In any event, appeasement never works. LGBTQ pressure groups have already made more demands. They want Chick-fil-A to recite Mao-like recantations of their beliefs and denounce Focus on the Family and other Christian groups that once enjoyed Chick-fil-A funding.
Make no mistake. This is not about these charities or even Chick-fil-A. It’s about intimidating everyone who won’t surrender to the LGBTQ mob’s increasingly aggressive bullying.
Several liberal mayors have moved to bar Chick-fil-A from opening in their cities. Numerous campuses, spouting “inclusion,” have banned Chick-fil-A. The company recently had to close down a new store in Reading, England, in the face of the LGBTQ mobs there. This is the criminalization of Christianity before our very eyes.
Amid all this, Chick-fil-A has doubled its revenue and is now the third-largest fast-food chain in America. With annual sales exceeding $11 billion, the company is proof that you can stand by your values and prosper in the face of mob pressure.

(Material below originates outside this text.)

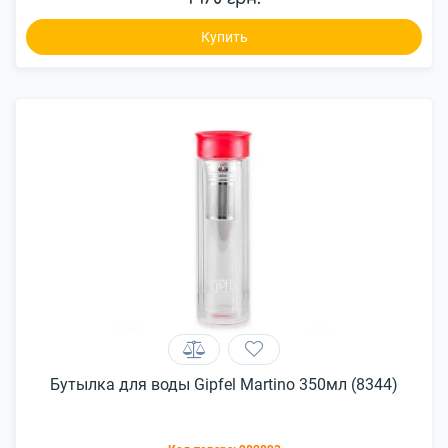
Купить
Бутылка для воды Gipfel Martino 350мл (8344)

Until you don’t.
Franklin Graham, perhaps the most prominent evangelical leader in America, and no “evangellyfish,” said he talked with Chick-fil-A Chairman Dan Cathy personally and was assured that the company was not giving in to the LGBTQ mob.
Those of us who have loved Chick-fil-A over the years sincerely hope this is the case, and that it’s not just damage control after an ill-conceived capitulation.
If you cut deals with the left, don’t be surprised when they come back within minutes, munching a chicken sandwich and saying, “What have you done for me lately?”
• Robert Knight is a contributor to The Washington Times.